Journalist John Sudworth and his team visited the rural village of Xinyu in Hunan province to interview a woman whose father was allegedly beaten to death during a land dispute involving the government.
As they were making their way to the village, they were blocked by a group of men who stopped them and grabbed and smashed their cameras.
“As soon as we arrived in Yang Linghua’s village it was clear they were expecting us,” Sudworth wrote.
Most of their footage was deleted by force, those left are shown below:
The journalists then left the village but were chased and surrounded by 20 men they later described as “thugs”. Police in uniform and local government officials also arrived later. Sudworth’s group was only allowed to leave after signing a “confession” that they tried to conduct an “illegal interview” and apologize for “behavior causing a bad impact.”
“It was a very one-sided negotiation, but it at least gave us a way out – a luxury denied to the petitioners who find themselves on the receiving end of similar intimidation and abuse,” Sudworth wrote.

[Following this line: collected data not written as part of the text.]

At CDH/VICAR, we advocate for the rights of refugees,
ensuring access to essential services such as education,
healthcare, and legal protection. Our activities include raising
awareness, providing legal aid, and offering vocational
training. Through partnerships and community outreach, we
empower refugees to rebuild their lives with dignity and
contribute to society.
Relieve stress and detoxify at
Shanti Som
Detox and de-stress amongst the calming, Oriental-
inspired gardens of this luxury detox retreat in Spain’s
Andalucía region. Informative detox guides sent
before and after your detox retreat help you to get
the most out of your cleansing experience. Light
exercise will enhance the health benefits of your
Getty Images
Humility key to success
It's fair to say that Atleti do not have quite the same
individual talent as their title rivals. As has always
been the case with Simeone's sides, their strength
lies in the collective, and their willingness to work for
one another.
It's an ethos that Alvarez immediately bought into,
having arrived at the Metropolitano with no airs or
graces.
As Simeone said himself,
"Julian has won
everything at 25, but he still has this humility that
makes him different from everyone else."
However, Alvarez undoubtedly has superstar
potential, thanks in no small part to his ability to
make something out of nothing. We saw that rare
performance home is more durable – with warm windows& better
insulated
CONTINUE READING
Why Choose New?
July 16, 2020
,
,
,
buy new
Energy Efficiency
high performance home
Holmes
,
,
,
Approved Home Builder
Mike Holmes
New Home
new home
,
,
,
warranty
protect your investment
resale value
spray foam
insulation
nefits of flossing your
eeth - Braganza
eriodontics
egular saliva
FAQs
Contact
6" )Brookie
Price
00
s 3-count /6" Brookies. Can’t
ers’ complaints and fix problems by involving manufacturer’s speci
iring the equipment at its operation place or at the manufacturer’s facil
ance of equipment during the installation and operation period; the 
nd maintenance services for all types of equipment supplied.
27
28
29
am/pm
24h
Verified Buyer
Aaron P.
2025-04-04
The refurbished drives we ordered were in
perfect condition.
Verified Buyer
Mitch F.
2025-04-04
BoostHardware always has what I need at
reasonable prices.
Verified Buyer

Thousands of Chinese people who were denied justice by the government are called “petitioners.” As the nation’s capital is preparing for the annual parliamentary sessions, petitioners from different parts of the country are also gearing up to go to Beijing and take a variety of grievances to the “State Bureau of Letters and Calls”.
Yang Linghua and her family, who are also “petitioners”, have recently been placed under house arrest to stop them from traveling to Beijing.
While he described the attack as “my first in my long reporting experience in China,” Sudworth has also experienced an encounter with assailants while reporting.
Back in November, during the local elections, the BBC reporter was approached by a group of men who blocked his path on the way to the home of a woman he was trying to interview. Sudworth and his team were shoved back to their car, forcing them to cancel the interview.